Ora però è stato annunciato un nuovo programma che ancora una volta non sposta di molto l’ago della bilancia: permettere alle aziende importatrici di olio di palma di adottare oranghi come parte di un’iniziativa che viene spacciata a favore della conservazione ambientale.

Johari Abdul Ghani, Ministro delle Piantagioni e dei Prodotti di Base della Malesia, ha chiarito che, a differenza del piano originale che prevedeva la possibilità di inviare oranghi come doni commerciali, gli animali non lasceranno il loro habitat naturale.

La Malesia, che ospita circa 105.000 oranghi sull’isola del Borneo, si è impegnata a mantenere almeno il 50% del suo territorio coperto da foreste e sta contrastando l’idea che la produzione di olio di palma debba necessariamente comportare la distruzione dell’habitat naturale degli oranghi.

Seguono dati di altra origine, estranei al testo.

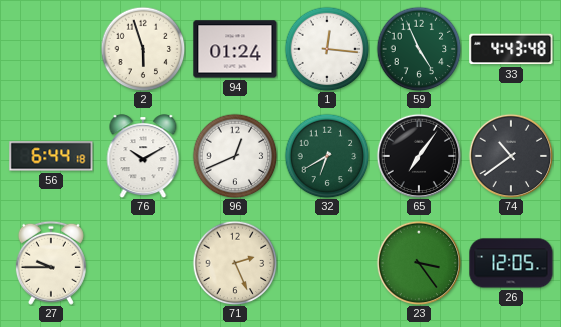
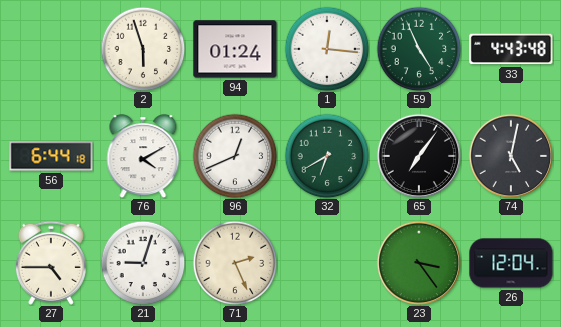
76: 10:10 -> 4:10
74: 10:39 -> 5:02
27: 9:45 -> 4:45
21: none -> 9:03
26: 12:05 -> 12:04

Il nuovo programma prevede che le aziende che adottano gli oranghi contribuiscano finanziariamente alla conservazione delle foreste del Sabah, nello specifico quelle in cui gli oranghi vivono. I fondi raccolti saranno destinati sia alle organizzazioni non governative sia al governo locale per monitorare e proteggere queste aree forestali, cruciali per la sopravvivenza degli oranghi.

Questo cambio di rotta risponde alle critiche sollevate, ma non risolve il problema di tutelare il benessere di una specie già gravemente minacciata. Le questioni di sostenibilità e conservazione non possono essere risolte con iniziative di questo tipo che sono solamente simboliche, ma richiedono azioni concrete e sistematiche, come la protezione degli habitat naturali e la promozione di pratiche agricole sostenibili.

La Malesia farebbe meglio a concentrarsi sulla conservazione degli habitat degli oranghi e sulla riduzione della deforestazione piuttosto che su iniziative che rischiano di essere controproducenti e dannose sia per gli animali che per l’immagine del paese.